Your answer is the line containing "izin, nomor identifikasi, dan" plus every line after it through the end of the records, printed exactly and free of pictures.

#### Supplied information

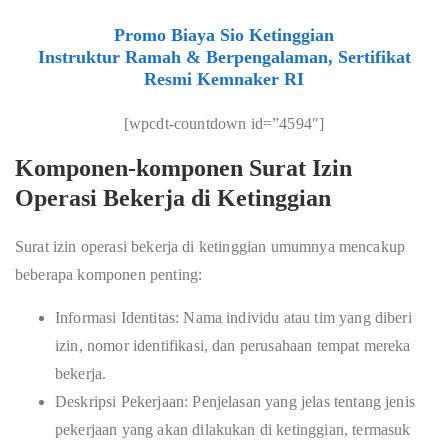
Promo Biaya Sio Ketinggian
Instruktur Ramah & Berpengalaman, Sertifikat
Resmi Kemnaker RI
[wpcdt-countdown id=”4594″]
Komponen-komponen Surat Izin
Operasi Bekerja di Ketinggian
Surat izin operasi bekerja di ketinggian umumnya mencakup
beberapa komponen penting:
Informasi Identitas: Nama individu atau tim yang diberi
izin, nomor identifikasi, dan perusahaan tempat mereka
bekerja.
Deskripsi Pekerjaan: Penjelasan yang jelas tentang jenis
pekerjaan yang akan dilakukan di ketinggian, termasuk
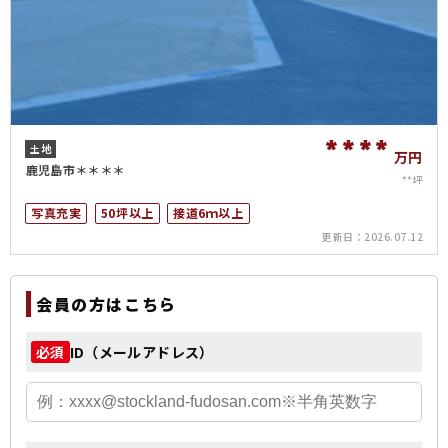
****
土地
万円
鹿児島市＊＊＊＊
**坪
写真充実
50坪以上
接道6ｍ以上
更新日：
2026.07.12
会員の方はこちら
ID（メールアドレス）
必須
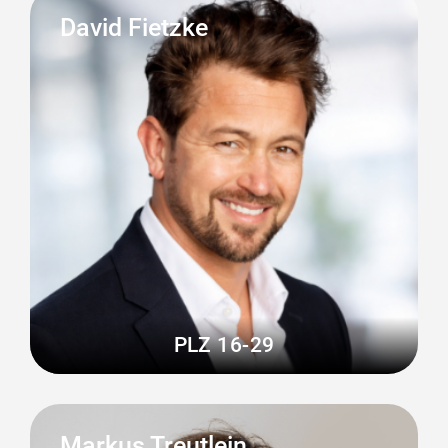
David Fietzke
PLZ 16-29
Markus Treutlein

########

◆ Answer section ◆
izin, nomor identifikasi, dan perusahaan tempat mereka
bekerja.
Deskripsi Pekerjaan: Penjelasan yang jelas tentang jenis
pekerjaan yang akan dilakukan di ketinggian, termasuk
****
土地
万円
鹿児島市＊＊＊＊
**坪
写真充実
50坪以上
接道6ｍ以上
更新日：
2026.07.12
会員の方はこちら
ID（メールアドレス）
必須
David Fietzke
PLZ 16-29
Markus Treutlein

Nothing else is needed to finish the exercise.